Ambleside Online is the curriculum we use. It’s as close to a traditional Ambleside/PNEU curriculum as you can find. In other words, purist Charlotte Mason. Do you have to be purist to use her method? Of course not. You can even apply her method, once you understand it, to the curriculum you already have. You may find, as you learn more about and use more living books, that you don’t want to continue with your traditional textbooks or workbooks, but that will come in time, and oftentimes you can still use whatever you have to teach your kids. But I’m a purist (read: snob). So as I’ve grown in my understanding of Charlotte over the past 6 years (wow, I can’t believe it’s been that long), I’ve chosen to use AO and stick with it. Not only that, but the women who run it are a wealth of help, encouragement, information, and inspiration. You won’t find a better cyber support group anywhere.

Ok, promo over.

The curriculum is set up in Years. These are not “grades” as we understand it. On the surface, Year 1 is first grade, since in Charlotte’s school children entered at age 6 and started in Year 1, and we start children in first grade at age 6 traditionally. But as homeschoolers, we can tailor to our children, and some children simply aren’t ready for what Year 1 offers when they are 6 years old. So it helps not to think of the Years as Grades. More like levels. In fact, I have to tailor to my 8yo. She’s in Year 2 this year (she’s second grade, she turned 8 in February). But we’re barely through half of her Term 2 history, and we’re slightly behind in her geography readings. I have to make a command decision–I either try to push through our curriculum, or I go at an even pace and keep her in Y2 in some subjects next year. I’ve chosen the latter. The focus of our education is for her to come away with understanding, which she won’t get if I just get through the readings without stopping to use our timelines, maps, narrations, discussions, etc. She won’t have a relation with her history–she’ll find it a boring chore.  So instead of making her “grade 3”, I will do what I have to to give her a complete understanding of what she is learning.

On to combining.

In 2016-17, I will have the following students: Y5 (C, 11 yo), Y4 (Is, 10 yo), Y2/3 (M, 8 yo), and Y1 (S, 6 yo). Oh, and a 4 yo. That’ll be interesting.

Here is how I will combine things, for now. I’ll explain why for each subject, then list them more concisely. I do this because the “why” means a lot. I’m not just drawing straws here. There is a lot to consider. When combining, you have to consider skills, learning styles (one of my boys cannot narrate when using audio books, while one of mine could listen to three audio books at once and tell me everything), level of ability, time constraints, etc.

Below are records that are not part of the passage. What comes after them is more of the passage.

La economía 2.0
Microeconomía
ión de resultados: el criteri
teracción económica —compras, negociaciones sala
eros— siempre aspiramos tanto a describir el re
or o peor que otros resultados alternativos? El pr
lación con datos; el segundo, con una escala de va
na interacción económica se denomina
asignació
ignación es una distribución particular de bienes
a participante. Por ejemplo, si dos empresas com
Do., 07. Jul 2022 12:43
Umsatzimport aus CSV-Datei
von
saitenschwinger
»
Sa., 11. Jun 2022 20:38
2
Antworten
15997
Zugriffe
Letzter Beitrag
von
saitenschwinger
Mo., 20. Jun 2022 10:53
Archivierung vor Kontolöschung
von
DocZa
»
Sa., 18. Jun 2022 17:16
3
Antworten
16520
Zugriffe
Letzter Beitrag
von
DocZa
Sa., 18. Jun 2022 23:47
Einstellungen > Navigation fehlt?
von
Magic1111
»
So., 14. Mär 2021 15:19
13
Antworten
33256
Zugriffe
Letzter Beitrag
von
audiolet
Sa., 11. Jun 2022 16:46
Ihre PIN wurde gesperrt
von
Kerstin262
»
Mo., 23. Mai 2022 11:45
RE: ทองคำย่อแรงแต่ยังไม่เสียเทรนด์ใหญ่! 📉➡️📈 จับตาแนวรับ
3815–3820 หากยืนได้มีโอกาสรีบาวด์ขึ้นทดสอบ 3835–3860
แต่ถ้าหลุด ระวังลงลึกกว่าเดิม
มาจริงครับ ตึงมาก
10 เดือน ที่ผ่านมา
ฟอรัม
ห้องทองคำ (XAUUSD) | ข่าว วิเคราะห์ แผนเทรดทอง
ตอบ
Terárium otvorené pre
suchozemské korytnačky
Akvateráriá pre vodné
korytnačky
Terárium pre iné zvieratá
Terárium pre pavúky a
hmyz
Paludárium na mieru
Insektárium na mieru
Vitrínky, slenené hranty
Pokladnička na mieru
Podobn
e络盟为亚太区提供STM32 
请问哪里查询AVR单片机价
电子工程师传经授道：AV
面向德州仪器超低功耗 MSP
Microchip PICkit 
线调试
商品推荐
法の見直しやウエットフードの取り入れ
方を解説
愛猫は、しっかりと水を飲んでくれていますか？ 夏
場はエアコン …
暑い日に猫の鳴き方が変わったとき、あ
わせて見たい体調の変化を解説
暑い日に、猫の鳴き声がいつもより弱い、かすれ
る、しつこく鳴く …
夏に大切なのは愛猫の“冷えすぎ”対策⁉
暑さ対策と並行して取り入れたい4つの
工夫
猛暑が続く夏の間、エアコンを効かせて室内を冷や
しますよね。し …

Also, note that some subjects aren’t listed. Certain subjects are not included in the AO booklists because they are specific to level and ability–reading, math, grammar, penmanship, etc. My two oldest boys are combined for math, and my two younger kids are in the same math. Everyone’s reading and grammar is dependent on age and skill. Penmanship we will do at the same time but everyone has their own thing to practice. I list those at the end.

ALSO NOTE: I am in no way trying to undo the work done by the fabulous ladies at AO. I’m simply making it work for my family. They have done so much work and if you can follow exactly what they have lined up, I would encourage you to do so. I’m just doing what I need to to stay true while still teaching my children effectively.


This is one subject that I’m keeping very separate for the most part.

C: We never do Trial and Triumph. It’s in some of these years, but we don’t use it. I have different reasons for that, but mainly we read missionary and other Christian biographies on Sundays as a family. So it’s just not part of our school. Beyond that, he’s scheduled for 2 history books and one biography per term. One of those biographies is for Term 2 is about Lilian Trotter. Having looked more into her, I’ve decided to use that for family readings on Sundays, and I’ll spread his other two biographies out over the whole year.

Is: He’ll do the scheduled books, aside from Trial and Triumph. The only challenge will be fitting in Abigail Adams. This year, C didn’t do that one. Only because we couldn’t work it in as he was behind in his other readings. I may have him read it out loud to I next year. We’ll just have to see how things go. I love the freedom to adjust, don’t you?

M: We will spread out Term 3 of Y2 over two terms. If she catches up, we’ll slowly start doing her Y3 schedule. Most likely I’ll just work in the biographies she’s scheduled for. There are many alternatives. Plus we have so many history based books in our house that she would be interested in, I can choose another one to fill the time.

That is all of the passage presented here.